Le monde complexe de l’énergie dépend de la science et de l’économie. Ceux qui croient encore que les décisions politiques et le verdissement d’image vont inverser ces fondamentaux répètent, une fois de plus, les erreurs du passé. Après ExxonMobil, la compagnie pétrolière Shell a annoncé qu’elle allait désinvestir dans le secteur des énergies vertes. Si ces entreprises s’étaient souvenues de leur passé, elle ne s’y serait jamais engagée. À chacun son métier : l’avenir des pétroliers, c’est leur passé, pas l’énergie subventionnée.

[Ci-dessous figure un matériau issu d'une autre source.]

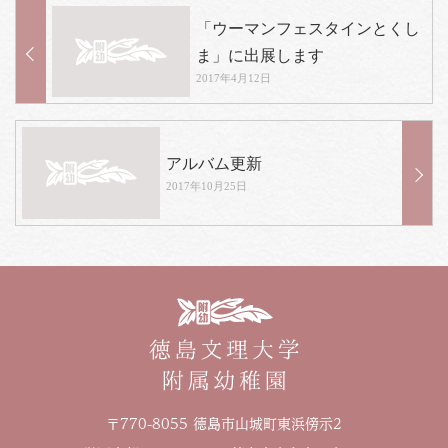
PHOTO
資料請求
「ウーマンフェスタインとくし
ま」に出展します
お問い合わせはこちら
2017年4月12日
088-653-4941
Tel.
受付時間
アルバム更新
月〜金 / 9:00-18:00
2017年10月25日
土 / 9:00-12:00
〒770-8055 徳島市山城町東浜傍示2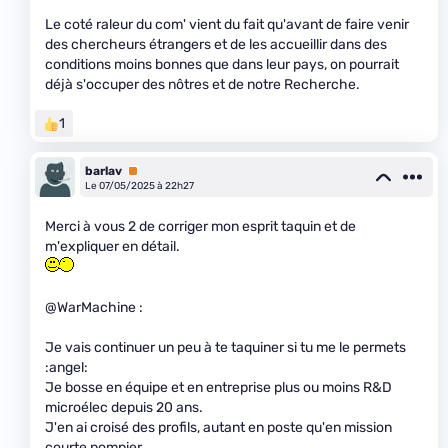
Le coté raleur du com' vient du fait qu'avant de faire venir
des chercheurs étrangers et de les accueillir dans des
conditions moins bonnes que dans leur pays, on pourrait
déjà s'occuper des nôtres et de notre Recherche.
1
barlav
Premium
Le 07/05/2025 à 22h27
Merci à vous 2 de corriger mon esprit taquin et de
m'expliquer en détail.
@WarMachine :
Je vais continuer un peu à te taquiner si tu me le permets
:angel:
Je bosse en équipe et en entreprise plus ou moins R&D
microélec depuis 20 ans.
J'en ai croisé des profils, autant en poste qu'en mission
courte pompier.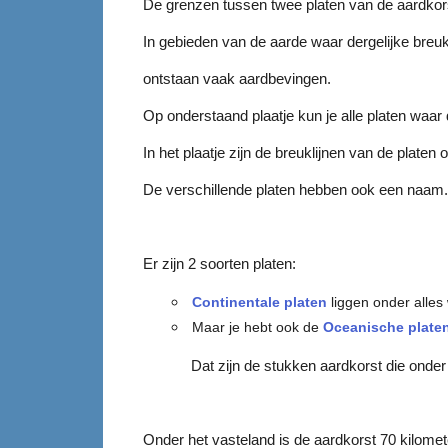
De grenzen tussen twee platen van de aardko
In gebieden van de aarde waar dergelijke breu
ontstaan vaak aardbevingen.
Op onderstaand plaatje kun je alle platen waar 
In het plaatje zijn de breuklijnen van de platen 
De verschillende platen hebben ook een naam
Er zijn 2 soorten platen:
Continentale
platen
liggen onder alles 
Maar je hebt ook de
Oceanische plate
Dat zijn de stukken aardkorst die onder d
Onder het vasteland is de aardkorst 70 kilomet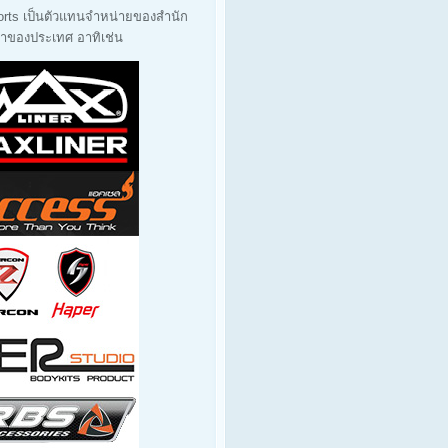
orts เป็นตัวแทนจำหน่ายของสำนัก
นนำของประเทศ อาทิเช่น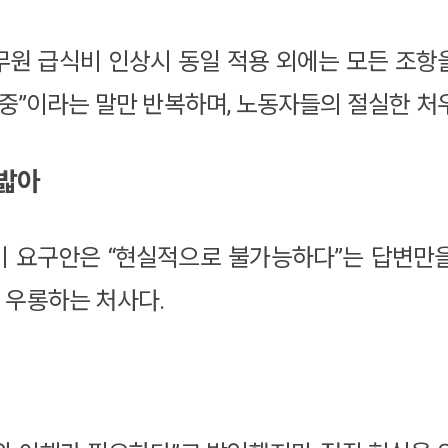
무원 급식비 인상시 동일 적용 외에는 모든 조
 중”이라는 말만 반복하며, 노동자들의 절실한 처
짓밟아
 요구안은 “현실적으로 불가능하다”는 답변만
 우롱하는 처사다.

Plateforme pétrolière en mer de Barents
Plateforme pétrolière en mer de Barents Lev Fedoseyev/TASS/Sipa USA/SIPA

Lors des crises pétrolières des années 1970, pensant que le pic pétrolier avait été atteint – du moins en termes économiques – les compagnies pétrolières ont toutes investi massivement dans la production de charbon. Le charbon et l’énergie nucléaire étaient considérés comme le salut de la géopolitique énergétique. D’ailleurs, le slogan de la stratégie de la Commission européenne était COCONUC pour Coal (charbon), Conservation (comme on appelait alors les économies d’énergie), et le Nucléaire.

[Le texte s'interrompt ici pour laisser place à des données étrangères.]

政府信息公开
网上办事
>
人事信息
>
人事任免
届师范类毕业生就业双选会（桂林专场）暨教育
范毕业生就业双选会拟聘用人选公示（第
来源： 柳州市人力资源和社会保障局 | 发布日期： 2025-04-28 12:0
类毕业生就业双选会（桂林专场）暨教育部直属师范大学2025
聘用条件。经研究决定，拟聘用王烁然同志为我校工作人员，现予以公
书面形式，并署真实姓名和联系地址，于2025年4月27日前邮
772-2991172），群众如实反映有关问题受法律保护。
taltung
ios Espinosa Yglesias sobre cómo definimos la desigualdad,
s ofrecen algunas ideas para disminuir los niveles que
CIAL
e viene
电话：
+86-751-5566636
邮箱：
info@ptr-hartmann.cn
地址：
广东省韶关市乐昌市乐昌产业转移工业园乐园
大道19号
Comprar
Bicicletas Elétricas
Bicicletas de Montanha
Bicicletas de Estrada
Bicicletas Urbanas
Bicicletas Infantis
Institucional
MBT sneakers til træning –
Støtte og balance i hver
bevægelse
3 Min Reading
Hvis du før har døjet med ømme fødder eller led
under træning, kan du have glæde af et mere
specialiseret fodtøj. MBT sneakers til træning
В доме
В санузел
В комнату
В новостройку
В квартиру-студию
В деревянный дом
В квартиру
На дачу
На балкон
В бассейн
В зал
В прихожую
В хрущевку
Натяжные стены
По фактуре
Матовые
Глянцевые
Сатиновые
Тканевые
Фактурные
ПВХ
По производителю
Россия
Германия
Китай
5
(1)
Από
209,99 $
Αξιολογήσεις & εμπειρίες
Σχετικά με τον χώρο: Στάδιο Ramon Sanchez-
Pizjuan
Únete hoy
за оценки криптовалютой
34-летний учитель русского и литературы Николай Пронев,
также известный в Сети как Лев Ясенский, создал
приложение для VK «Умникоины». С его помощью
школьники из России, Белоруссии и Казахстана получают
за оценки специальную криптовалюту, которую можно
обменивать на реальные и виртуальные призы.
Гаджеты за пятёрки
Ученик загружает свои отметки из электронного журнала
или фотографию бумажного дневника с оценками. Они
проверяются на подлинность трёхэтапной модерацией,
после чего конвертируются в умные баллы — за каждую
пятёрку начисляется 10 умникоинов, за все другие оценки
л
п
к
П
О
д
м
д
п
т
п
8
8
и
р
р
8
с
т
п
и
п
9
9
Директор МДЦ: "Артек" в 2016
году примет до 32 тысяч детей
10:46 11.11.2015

Les pétroliers ont investi dans le charbon

En pleine panique pétrolière, le charbon est apparu comme la solution indispensable pour produire de l’électricité et même du pétrole synthétique. De nombreux projets charbonniers voient le jour sous l’impulsion des compagnies pétrolières. Exxon a construit l’un des plus grands projets charbonniers, la mine El Cerrejón, en Colombie, dans le nord du pays. La joint-venture avec Carbocol, l’entreprise nationale, a commencé ses activités en 1984. La française, Total, avait créé Total Charbon, qui avait acheté des mines en Afrique du Sud, entre autres, tandis que l’italienne Eni avait fondé Eni Carbone pour préparer son entrée massive dans le secteur du charbon.

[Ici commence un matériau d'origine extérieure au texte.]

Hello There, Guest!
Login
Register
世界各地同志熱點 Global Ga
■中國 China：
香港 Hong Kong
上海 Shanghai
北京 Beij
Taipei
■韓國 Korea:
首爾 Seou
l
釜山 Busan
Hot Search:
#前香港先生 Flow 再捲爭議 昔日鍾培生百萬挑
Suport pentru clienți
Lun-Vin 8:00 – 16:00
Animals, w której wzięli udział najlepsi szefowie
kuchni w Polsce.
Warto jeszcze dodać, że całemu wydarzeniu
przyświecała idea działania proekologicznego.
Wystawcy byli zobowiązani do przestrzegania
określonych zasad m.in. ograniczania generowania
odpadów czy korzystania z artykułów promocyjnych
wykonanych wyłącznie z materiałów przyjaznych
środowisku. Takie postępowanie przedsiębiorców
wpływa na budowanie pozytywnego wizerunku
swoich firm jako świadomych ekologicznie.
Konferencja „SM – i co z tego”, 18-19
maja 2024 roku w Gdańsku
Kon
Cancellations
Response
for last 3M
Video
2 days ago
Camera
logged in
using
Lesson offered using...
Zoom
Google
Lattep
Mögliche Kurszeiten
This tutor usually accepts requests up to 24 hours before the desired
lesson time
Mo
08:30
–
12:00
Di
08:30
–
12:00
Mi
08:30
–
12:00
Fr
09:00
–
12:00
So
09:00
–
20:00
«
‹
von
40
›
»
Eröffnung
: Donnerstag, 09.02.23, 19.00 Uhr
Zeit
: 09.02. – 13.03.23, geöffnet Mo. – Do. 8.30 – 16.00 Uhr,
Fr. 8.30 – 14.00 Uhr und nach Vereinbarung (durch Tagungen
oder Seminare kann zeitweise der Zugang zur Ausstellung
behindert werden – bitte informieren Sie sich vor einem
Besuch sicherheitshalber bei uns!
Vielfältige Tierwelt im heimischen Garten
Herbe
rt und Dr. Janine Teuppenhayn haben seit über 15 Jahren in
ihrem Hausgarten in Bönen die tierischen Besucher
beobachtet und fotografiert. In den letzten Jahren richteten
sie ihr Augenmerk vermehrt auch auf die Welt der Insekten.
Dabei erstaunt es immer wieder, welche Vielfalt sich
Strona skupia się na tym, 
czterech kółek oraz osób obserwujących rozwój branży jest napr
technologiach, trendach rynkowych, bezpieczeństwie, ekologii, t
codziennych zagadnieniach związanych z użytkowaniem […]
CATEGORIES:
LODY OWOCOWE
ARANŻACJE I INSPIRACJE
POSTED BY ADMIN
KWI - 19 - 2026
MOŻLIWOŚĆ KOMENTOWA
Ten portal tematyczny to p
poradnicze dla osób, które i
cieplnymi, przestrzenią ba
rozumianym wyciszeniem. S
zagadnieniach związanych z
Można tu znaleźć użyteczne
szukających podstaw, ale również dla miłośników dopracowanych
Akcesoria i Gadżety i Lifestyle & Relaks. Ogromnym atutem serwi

Shell avait fait de même. À la fin du siècle dernier, Shell Coal possédait en Australie 5 mines et 4 participations majoritaires, en plus de détenir des parts dans 3 des principaux terminaux d’exportation de charbon du pays. Shell Coal était le troisième producteur de charbon d’Australie, avec une production de 13,3 millions de tonnes en 1998.

Mais lorsque le réalisme est revenu, que l’on s’est rendu compte que le pétrole est abondant et sera disponible tout au long de ce siècle, le climat plus serein – que j’ai présenté dans mon livre Vive les énergies fossiles. La contre-révolution énergétique (édition Texquis, 2013) – les a incités à se retirer de l’industrie charbonnière. Elles ont vendu tout ou...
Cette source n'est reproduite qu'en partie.